**** Data for review ****

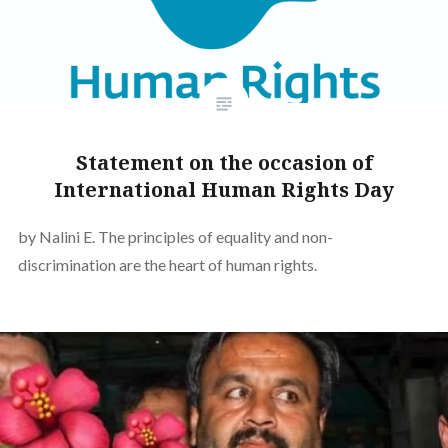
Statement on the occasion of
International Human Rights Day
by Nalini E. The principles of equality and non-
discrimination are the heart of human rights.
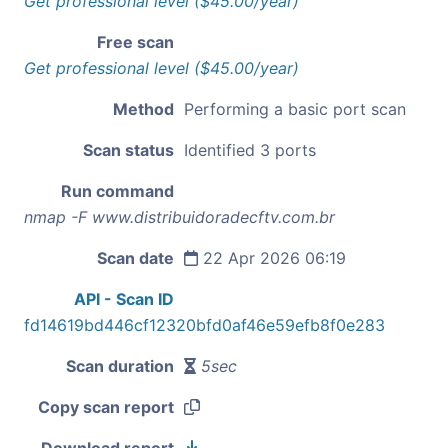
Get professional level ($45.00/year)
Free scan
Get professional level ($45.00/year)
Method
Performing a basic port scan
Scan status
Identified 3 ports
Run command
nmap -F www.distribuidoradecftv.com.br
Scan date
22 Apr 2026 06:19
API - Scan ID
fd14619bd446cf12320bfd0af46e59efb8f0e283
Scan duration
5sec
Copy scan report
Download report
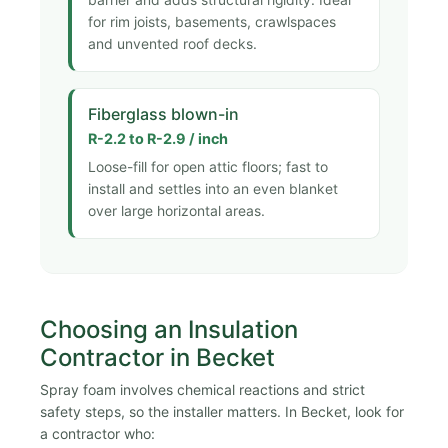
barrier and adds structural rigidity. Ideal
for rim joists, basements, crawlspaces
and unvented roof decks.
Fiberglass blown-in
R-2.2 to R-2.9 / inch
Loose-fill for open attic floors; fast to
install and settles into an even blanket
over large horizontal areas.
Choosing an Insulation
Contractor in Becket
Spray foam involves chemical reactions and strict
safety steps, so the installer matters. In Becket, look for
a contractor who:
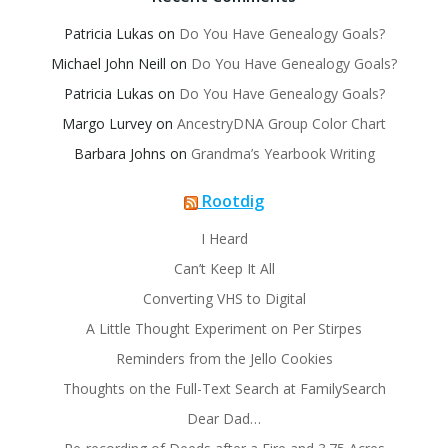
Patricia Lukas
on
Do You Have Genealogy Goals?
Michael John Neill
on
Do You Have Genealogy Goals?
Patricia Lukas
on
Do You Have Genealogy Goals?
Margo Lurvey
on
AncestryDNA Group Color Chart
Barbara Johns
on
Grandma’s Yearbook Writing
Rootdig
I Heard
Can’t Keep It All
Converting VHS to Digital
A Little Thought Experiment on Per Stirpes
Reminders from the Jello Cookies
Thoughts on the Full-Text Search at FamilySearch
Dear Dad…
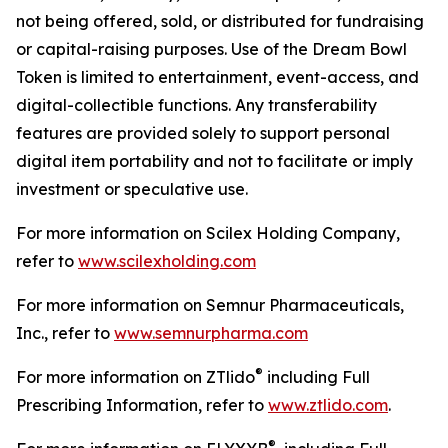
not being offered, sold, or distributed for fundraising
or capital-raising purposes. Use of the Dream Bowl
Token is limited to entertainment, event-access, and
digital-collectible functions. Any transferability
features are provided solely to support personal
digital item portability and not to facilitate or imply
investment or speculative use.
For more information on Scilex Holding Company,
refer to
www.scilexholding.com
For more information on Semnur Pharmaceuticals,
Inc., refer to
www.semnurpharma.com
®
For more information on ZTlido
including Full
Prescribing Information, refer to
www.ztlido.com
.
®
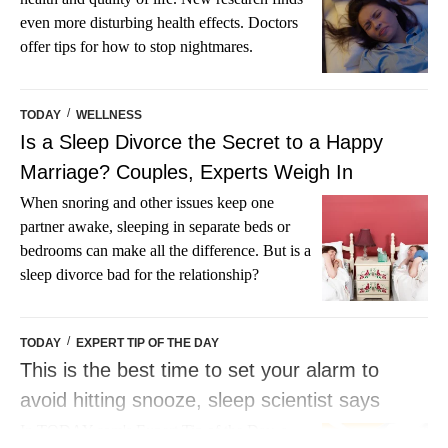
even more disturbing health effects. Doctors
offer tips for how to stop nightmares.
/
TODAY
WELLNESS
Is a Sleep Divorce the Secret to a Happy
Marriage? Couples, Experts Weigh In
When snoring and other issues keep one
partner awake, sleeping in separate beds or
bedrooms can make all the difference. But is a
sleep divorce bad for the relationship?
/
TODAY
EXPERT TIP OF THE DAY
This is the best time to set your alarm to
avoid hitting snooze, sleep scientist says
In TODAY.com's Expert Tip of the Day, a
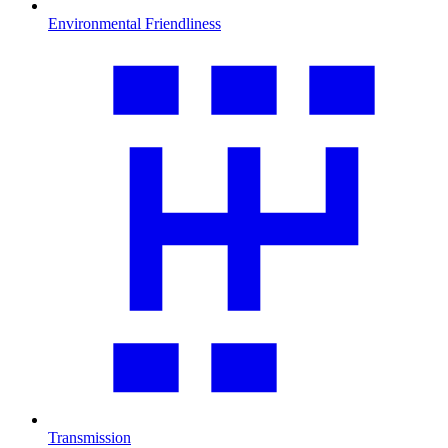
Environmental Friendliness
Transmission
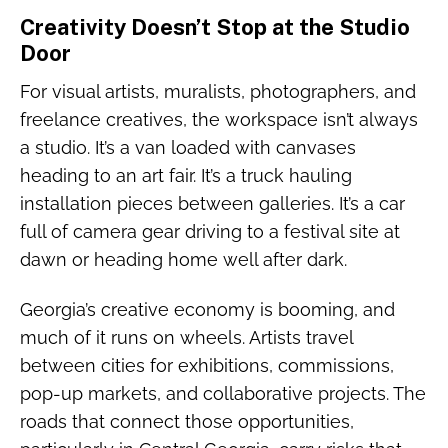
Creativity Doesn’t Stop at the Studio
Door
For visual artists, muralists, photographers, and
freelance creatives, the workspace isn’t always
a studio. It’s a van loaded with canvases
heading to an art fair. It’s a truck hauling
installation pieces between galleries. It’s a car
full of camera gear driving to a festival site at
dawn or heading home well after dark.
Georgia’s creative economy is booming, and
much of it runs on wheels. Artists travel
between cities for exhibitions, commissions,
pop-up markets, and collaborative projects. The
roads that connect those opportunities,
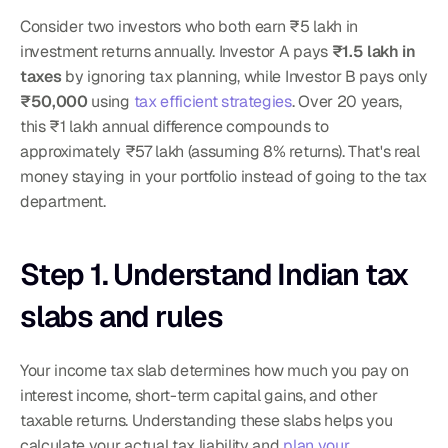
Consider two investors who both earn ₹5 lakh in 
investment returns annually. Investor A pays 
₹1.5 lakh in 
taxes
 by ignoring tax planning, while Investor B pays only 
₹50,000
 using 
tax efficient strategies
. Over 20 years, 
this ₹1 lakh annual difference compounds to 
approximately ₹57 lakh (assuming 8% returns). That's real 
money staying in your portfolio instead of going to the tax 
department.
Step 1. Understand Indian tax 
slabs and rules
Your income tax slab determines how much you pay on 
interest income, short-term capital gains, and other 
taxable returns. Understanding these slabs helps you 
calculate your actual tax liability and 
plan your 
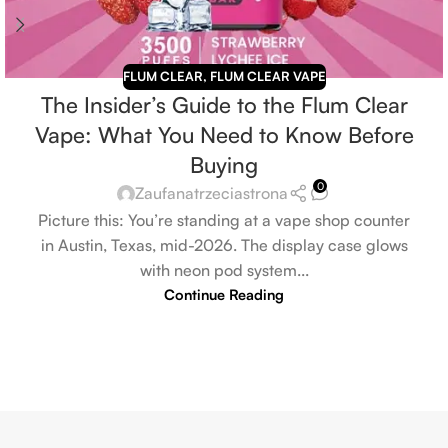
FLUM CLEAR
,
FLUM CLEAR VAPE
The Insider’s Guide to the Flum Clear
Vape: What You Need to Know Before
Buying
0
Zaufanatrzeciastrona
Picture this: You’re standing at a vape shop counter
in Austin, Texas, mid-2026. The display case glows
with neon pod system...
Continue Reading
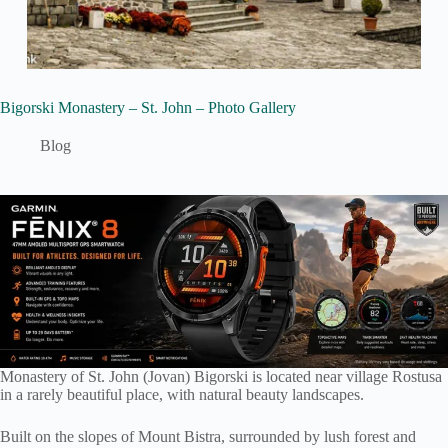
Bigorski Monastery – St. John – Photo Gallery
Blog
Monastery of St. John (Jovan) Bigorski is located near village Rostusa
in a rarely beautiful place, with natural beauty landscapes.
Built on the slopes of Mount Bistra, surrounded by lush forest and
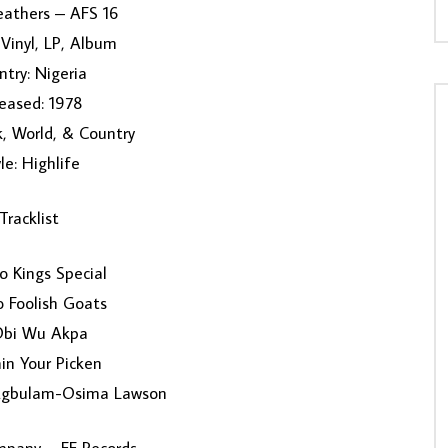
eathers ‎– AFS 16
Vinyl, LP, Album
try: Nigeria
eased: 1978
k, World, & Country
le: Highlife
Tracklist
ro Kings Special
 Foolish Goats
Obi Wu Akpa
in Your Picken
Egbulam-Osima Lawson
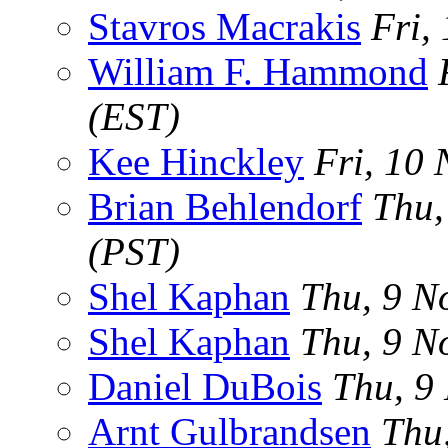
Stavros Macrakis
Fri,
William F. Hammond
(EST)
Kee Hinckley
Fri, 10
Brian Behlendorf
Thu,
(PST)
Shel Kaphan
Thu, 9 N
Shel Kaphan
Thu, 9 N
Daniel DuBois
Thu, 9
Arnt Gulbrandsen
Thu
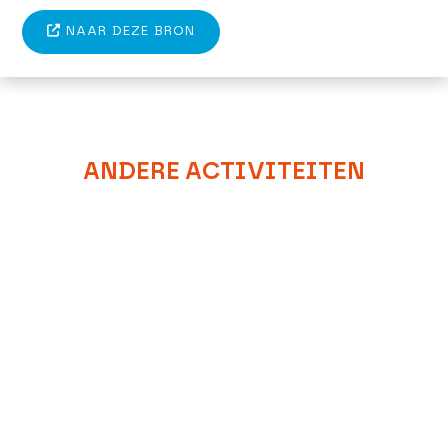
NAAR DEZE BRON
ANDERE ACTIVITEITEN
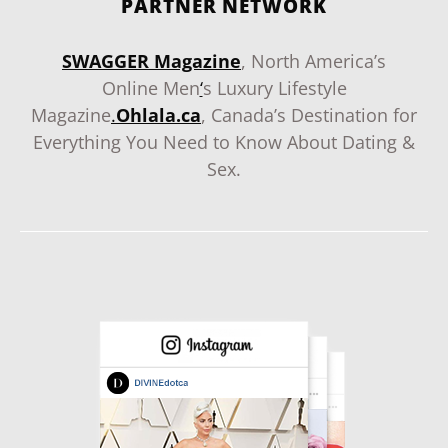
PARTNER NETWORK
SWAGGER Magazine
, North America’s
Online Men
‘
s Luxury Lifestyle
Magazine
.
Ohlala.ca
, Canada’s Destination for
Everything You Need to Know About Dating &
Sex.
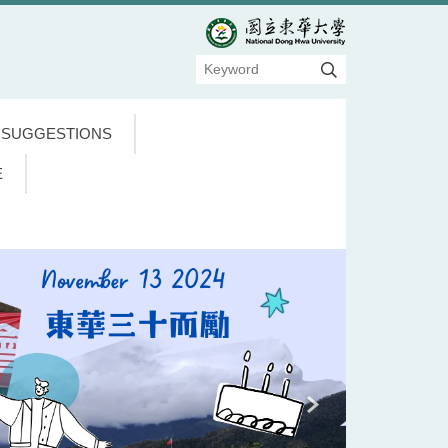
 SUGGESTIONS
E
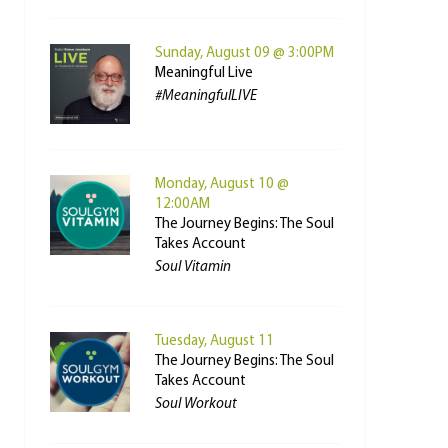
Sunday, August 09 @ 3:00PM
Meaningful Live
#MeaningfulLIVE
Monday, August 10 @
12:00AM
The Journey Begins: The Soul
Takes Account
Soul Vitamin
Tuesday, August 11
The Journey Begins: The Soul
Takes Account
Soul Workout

****

Your assignment:
With images excluded, write the records above out again exactly.

Solution below:
Statement on the occasion of
International Human Rights Day
by Nalini E. The principles of equality and non-
discrimination are the heart of human rights.
Get professional level ($45.00/year)
Free scan
Get professional level ($45.00/year)
Method
Performing a basic port scan
Scan status
Identified 3 ports
Run command
nmap -F www.distribuidoradecftv.com.br
Scan date
22 Apr 2026 06:19
API - Scan ID
fd14619bd446cf12320bfd0af46e59efb8f0e283
Scan duration
5sec
Copy scan report
Download report
barrier and adds structural rigidity. Ideal
for rim joists, basements, crawlspaces
and unvented roof decks.
Fiberglass blown-in
R-2.2 to R-2.9 / inch
Loose-fill for open attic floors; fast to
install and settles into an even blanket
over large horizontal areas.
Choosing an Insulation
Contractor in Becket
Spray foam involves chemical reactions and strict
safety steps, so the installer matters. In Becket, look for
a contractor who:
Patricia Lukas
on
Do You Have Genealogy Goals?
Michael John Neill
on
Do You Have Genealogy Goals?
Patricia Lukas
on
Do You Have Genealogy Goals?
Margo Lurvey
on
AncestryDNA Group Color Chart
Barbara Johns
on
Grandma’s Yearbook Writing
Rootdig
I Heard
Can’t Keep It All
Converting VHS to Digital
A Little Thought Experiment on Per Stirpes
Reminders from the Jello Cookies
Thoughts on the Full-Text Search at FamilySearch
Dear Dad…
not being offered, sold, or distributed for fundraising
or capital-raising purposes. Use of the Dream Bowl
Token is limited to entertainment, event-access, and
digital-collectible functions. Any transferability
features are provided solely to support personal
digital item portability and not to facilitate or imply
investment or speculative use.
For more information on Scilex Holding Company,
refer to
www.scilexholding.com
For more information on Semnur Pharmaceuticals,
Inc., refer to
www.semnurpharma.com
®
For more information on ZTlido
including Full
Prescribing Information, refer to
www.ztlido.com
.
®
even more disturbing health effects. Doctors
offer tips for how to stop nightmares.
/
TODAY
WELLNESS
Is a Sleep Divorce the Secret to a Happy
Marriage? Couples, Experts Weigh In
When snoring and other issues keep one
partner awake, sleeping in separate beds or
bedrooms can make all the difference. But is a
sleep divorce bad for the relationship?
/
TODAY
EXPERT TIP OF THE DAY
This is the best time to set your alarm to
avoid hitting snooze, sleep scientist says
In TODAY.com's Expert Tip of the Day, a
Environmental Friendliness
Transmission
Creativity Doesn’t Stop at the Studio
Door
For visual artists, muralists, photographers, and
freelance creatives, the workspace isn’t always
a studio. It’s a van loaded with canvases
heading to an art fair. It’s a truck hauling
installation pieces between galleries. It’s a car
full of camera gear driving to a festival site at
dawn or heading home well after dark.
Georgia’s creative economy is booming, and
much of it runs on wheels. Artists travel
between cities for exhibitions, commissions,
pop-up markets, and collaborative projects. The
roads that connect those opportunities,
Consider two investors who both earn ₹5 lakh in 
investment returns annually. Investor A pays 
₹1.5 lakh in 
taxes
 by ignoring tax planning, while Investor B pays only 
₹50,000
 using 
tax efficient strategies
. Over 20 years, 
this ₹1 lakh annual difference compounds to 
approximately ₹57 lakh (assuming 8% returns). That's real 
money staying in your portfolio instead of going to the tax 
department.
Step 1. Understand Indian tax 
slabs and rules
Your income tax slab determines how much you pay on 
interest income, short-term capital gains, and other 
taxable returns. Understanding these slabs helps you 
calculate your actual tax liability and 
plan your 
FLUM CLEAR
,
FLUM CLEAR VAPE
The Insider’s Guide to the Flum Clear
Vape: What You Need to Know Before
Buying
0
Zaufanatrzeciastrona
Picture this: You’re standing at a vape shop counter
in Austin, Texas, mid-2026. The display case glows
with neon pod system...
Continue Reading
Bigorski Monastery – St. John – Photo Gallery
Blog
Monastery of St. John (Jovan) Bigorski is located near village Rostusa
in a rarely beautiful place, with natural beauty landscapes.
Built on the slopes of Mount Bistra, surrounded by lush forest and
eathers ‎– AFS 16
Vinyl, LP, Album
try: Nigeria
eased: 1978
k, World, & Country
le: Highlife
Tracklist
ro Kings Special
 Foolish Goats
Obi Wu Akpa
in Your Picken
Egbulam-Osima Lawson
Stavros Macrakis
Fri,
William F. Hammond
(EST)
Kee Hinckley
Fri, 10
Brian Behlendorf
Thu,
(PST)
Shel Kaphan
Thu, 9 N
Shel Kaphan
Thu, 9 N
Daniel DuBois
Thu, 9
Arnt Gulbrandsen
Thu
NAAR DEZE BRON
ANDERE ACTIVITEITEN
PARTNER NETWORK
SWAGGER Magazine
, North America’s
Online Men
‘
s Luxury Lifestyle
Magazine
.
Ohlala.ca
, Canada’s Destination for
Everything You Need to Know About Dating &
Sex.
 SUGGESTIONS
E
Sunday, August 09 @ 3:00PM
Meaningful Live
#MeaningfulLIVE
Monday, August 10 @
12:00AM
The Journey Begins: The Soul
Takes Account
Soul Vitamin
Tuesday, August 11
The Journey Begins: The Soul
Takes Account
Soul Workout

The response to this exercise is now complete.